Malgré cela l’enfant va mélanger ces deux langues et souvent parce qu’il manque de vocabulaire dans l’une ou l’autre des deux langues. Ou il va mélanger parce que tout le monde autour de lui parle les deux langues. Ou parce que tout le monde autour de lui mélange les deux langues. C’est donc très utile de le mettre souvent en contact avec des personnes monolingues, surtout s’il s’agit de la langue minoritaire.
Chaque famille doit trouver “le système” qui lui convient. Si chaque parent parle une langue différente on peut opter pour le système “un parent, une langue”. Un autre système consiste pour l’enfant à parler une langue à la maison et entendre et parler une autre langue à l’extérieur de la maison, avec les grand-parents, à la crèche, à la maternelle ou dans les magasins par exemple. Toutes ces stratégies peuvent fonctionner pour une famille mais être inconcevable pour une autre. Chaque famille doit trouver son propre équilibre en évitant de faire du bilinguisme un postulat rigide qui entraverait les relations parents-enfant. Ce qui est important, c’est d’avoir une certaine discipline linguistique qui va aider l’enfant à séparer, à différencier les deux langues et à se rendre compte qu’il possède deux langues différentes et à moins les mélanger.

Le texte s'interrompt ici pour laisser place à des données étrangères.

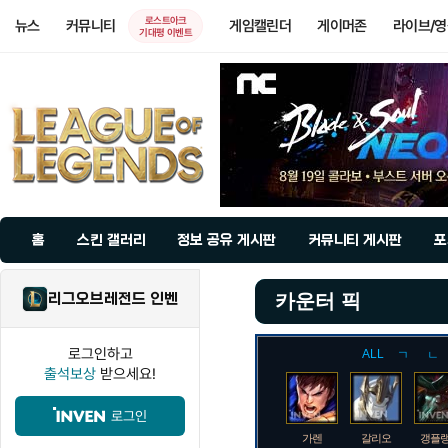
로스트아크
뉴스
커뮤니티
게임캘린더
게이머존
라이브/
기대평 이벤트
홈
스킨 갤러리
정보 공유 게시판
커뮤니티 게시판
포
리그오브레전드 인벤
카운터 픽
로그인하고
ALL
ㄱ
ㄴ
출석보상
받으세요!
로그인
가렌
갈리오
갱플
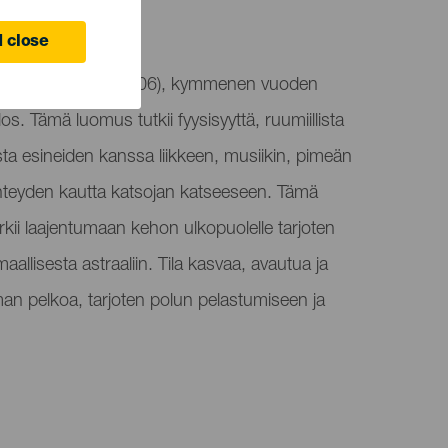
ife
 close
llään PROTO (SN1806), kymmenen vuoden
los. Tämä luomus tutkii fyysisyyttä, ruumiillista
sta esineiden kanssa liikkeen, musiikin, pimeän
 yhteyden kautta katsojan katseeseen. Tämä
rkii laajentumaan kehon ulkopuolelle tarjoten
allisesta astraaliin. Tila kasvaa, avautua ja
an pelkoa, tarjoten polun pelastumiseen ja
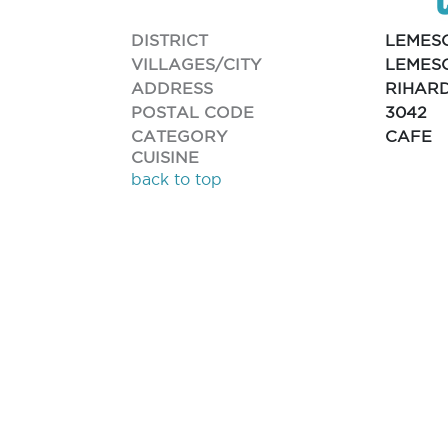
DISTRICT
LEMES
VILLAGES/CITY
LEMESO
ADDRESS
RIHAR
POSTAL CODE
3042
CATEGORY
CAFE
CUISINE
back to top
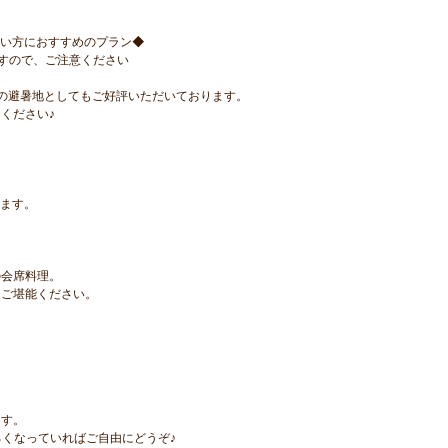
たい方におすすめのプラン◆
すので、ご注意ください
夏の避暑地としてもご好評いただいております。
ください♪
ります。
の会席料理。
をご堪能ください。
ます。
るくなっていればご自由にどうぞ♪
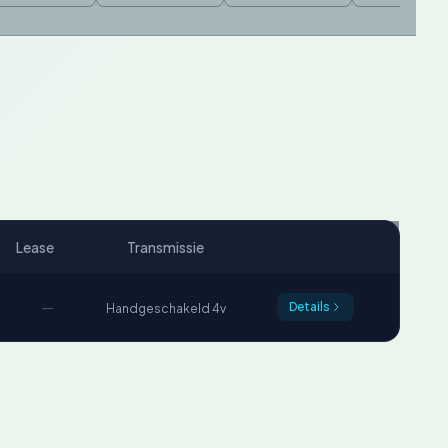
Lease
Transmissie
—
Details
Handgeschakeld 4v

Il faut essayer de trouver un équilibre entre les deux langues, à la maison, à l’école, dans la vie quotidienne. Les deux langues doivent être importantes dans tous les aspects de la vie de l’enfant. Tous les enfants ont besoin de communiquer et ont la motivation de le faire quand les expériences linguistiques sont positives. Dans une famille monolingue, (les deux parents parlent la même langue qui n’est pas la langue du pays) une attention particulière doit être accordée au langage de l’enfant durant les premières années, en veillant à ce que les occasions d’interagir avec la langue du pays soient nombreuses, variées et plaisantes. L’enfant acquiert naturellement tout système linguistique dont la maîtrise lui est utile pour établir des relations affectives avec les personnes de son entourage. On sait que dans le bilinguisme consécutif les deux systèmes linguistiques sont interdépendants, c’est-à-dire que la seconde langue peut se développer seulement si la première langue continue à progresser.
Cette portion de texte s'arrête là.